Geçtiğimiz hafta pazartesi gününden bu yana yoktum.
Pazar günü yurttaşlık görevimiz olan oy verme hakkımızı kullandıktan sonra Gaziantep’ten ayrıldık.
Cuma günkü yazımın başlığı “Seçim Öncesi Son Yazı” idi.
Seçim biteli bir hafta oldu.
Yeniden yazmaya başladık.
Seçim sonucu % 50 oy oranıyla AKP 326 milletvekili çıkardı.
CHP % 26 oy oranıyla 135, MHP % 13 le 53 milletvekili sokabildi yüce çatı altına.
Bağımsızlara gelince; onlar da milletvekili sayılarını arttırarak 36 milletvekili ile meclise girdiler.
Bu oranlar ve milletvekili sayıları ülke genelinde.
Gaziantep özelinde ise, tahminlerimizde yanıldığımızı gördük.

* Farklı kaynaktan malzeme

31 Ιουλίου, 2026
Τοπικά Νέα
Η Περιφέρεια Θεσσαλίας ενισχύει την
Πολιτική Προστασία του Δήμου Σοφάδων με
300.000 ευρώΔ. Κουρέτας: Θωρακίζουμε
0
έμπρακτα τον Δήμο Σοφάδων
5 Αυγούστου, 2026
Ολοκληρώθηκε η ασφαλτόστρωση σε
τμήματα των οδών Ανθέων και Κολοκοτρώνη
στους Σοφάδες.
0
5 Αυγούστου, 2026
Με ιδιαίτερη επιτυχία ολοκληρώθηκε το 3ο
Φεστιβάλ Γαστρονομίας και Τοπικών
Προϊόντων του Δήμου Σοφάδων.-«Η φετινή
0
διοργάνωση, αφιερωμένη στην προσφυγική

10 gün önceden bir tahmin yaparken 6 + 4 + 1 + 1 olarak yazmıştık.
O günün koşullarında böyle bir tahminde bulunmuştuk.
Seçim sonrası, muhterem seçmenimiz sonucu oylarıyla 9 + 2 + 1 olarak değerlendirdi.
İktidar avantajı, belediyeler desteği ve sınırsız harcamaların seçim sonucunda etkisi olduğunu söylemeliyiz.

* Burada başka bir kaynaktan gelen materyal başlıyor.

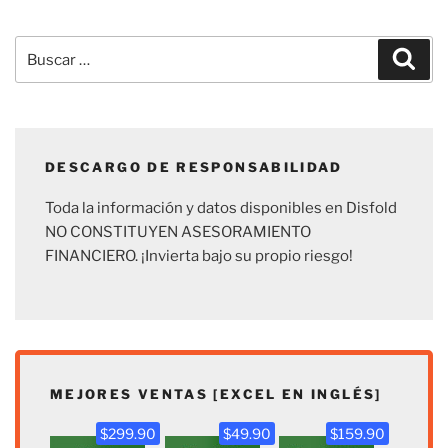
Buscar
Busc
por:
DESCARGO DE RESPONSABILIDAD
Toda la información y datos disponibles en Disfold
NO CONSTITUYEN ASESORAMIENTO
FINANCIERO. ¡Invierta bajo su propio riesgo!
MEJORES VENTAS [EXCEL EN INGLÉS]
$299.90
$49.90
$159.90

Çok çalışan çok kazandı, az çalışan da az kazandı…
Seçimler bittikten sonra gazetelere ilk yansıyan bir haber ilgimizi çekti;
Bir vali, yayınladığı iç emirle kız öğrencilerin etek boyunun nasıl olması gerektiğini belitmiş.
Gülüp geçtik…
Hakkari, Tunceli ve Igdır’da milletvekili çıkaramayan iktidar partisinin, önümüzdeki günlerde bu illerle ilgili çalışmalarına da tanık olacağız.

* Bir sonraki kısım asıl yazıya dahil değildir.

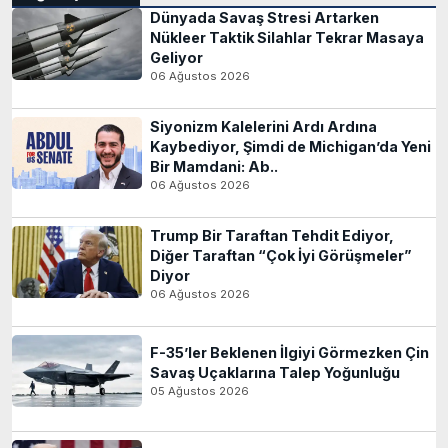
Dünyada Savaş Stresi Artarken
Nükleer Taktik Silahlar Tekrar Masaya
Geliyor
06 Ağustos 2026
Siyonizm Kalelerini Ardı Ardına
Kaybediyor, Şimdi de Michigan’da Yeni
Bir Mamdani: Ab..
06 Ağustos 2026
Trump Bir Taraftan Tehdit Ediyor,
Diğer Taraftan “Çok İyi Görüşmeler”
Diyor
06 Ağustos 2026
F-35’ler Beklenen İlgiyi Görmezken Çin
Savaş Uçaklarına Talep Yoğunluğu
05 Ağustos 2026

Bir de zam haberi vardı gazetelerde;
Mecliste milletvekillerinin içtiği çaya yüzde yüz oranında zam yapılmış.
Zamdan önce çayı 20 kuruşa içiyorlarmış, zamdan sonra 40 kuruşa içeceklermiş.
Bu yüzde yüz zammın altından kalkamayacak olan milletvekillerinin maaşlarına da bir miktar zam yapılarak durum telafi ediliverir.
Demokrasilerde çözüm tükenir mi?
Bir çelişki daha;
Ahmet Türk bağımsız milletvekili seçildi ama bu kez de hakkında 45 yıl hapis cezası isteniyormuş.
Du bakali n’olecek?
Ben en çok “balkon konuşmalarına” bayılıyorum.
Hele hesaplaşma yerine helalleşme söylemine bittim desem yalan olmaz.
Sonuç olarak; yeni bir meclis, aralarında yeni simaların olduğu milletvekilleri 4 yıllığına 72 milyonluk bir ülkeyi yönetecek.
Yürütme, yasamaya, yargıya ve basına demokrasi penceresinden bakarsa.
Çünkü geçtiğimiz dönem yürütme, yasamaya parmak hesabı olarak, yargıya sindirilmesi gereken kurum olarak ve basına da benim bültenim olarak baktı da…
Bu arada yeni Anayasa ve başkanlık sistemi de buzdolabına konacak.